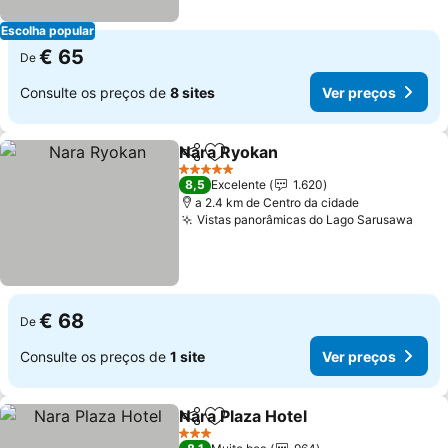
Escolha popular
€ 65
De
Consulte os preços de
8 sites
Ver preços
Nara Ryokan
Partilhar
Adicionar aos favoritos
Ver preços
5 Estrelas
8,5
Excelente
1.620
a 2.4 km de Centro da cidade
Vistas panorâmicas do Lago Sarusawa
Ver 
€ 68
De
Consulte os preços de
1 site
Ver preços
Nara Plaza Hotel
Partilhar
Adicionar aos favoritos
Ver preço
3 Estrelas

+ + + +

* [Task details]: Now write out the data word for word, skipping every picture in it.

* [The completed task]:
Escolha popular
€ 65
De
Consulte os preços de
8 sites
Ver preços
Nara Ryokan
Partilhar
Adicionar aos favoritos
Ver preços
5 Estrelas
8,5
Excelente
1.620
a 2.4 km de Centro da cidade
Vistas panorâmicas do Lago Sarusawa
Ver 
€ 68
De
Consulte os preços de
1 site
Ver preços
Nara Plaza Hotel
Partilhar
Adicionar aos favoritos
Ver preço
3 Estrelas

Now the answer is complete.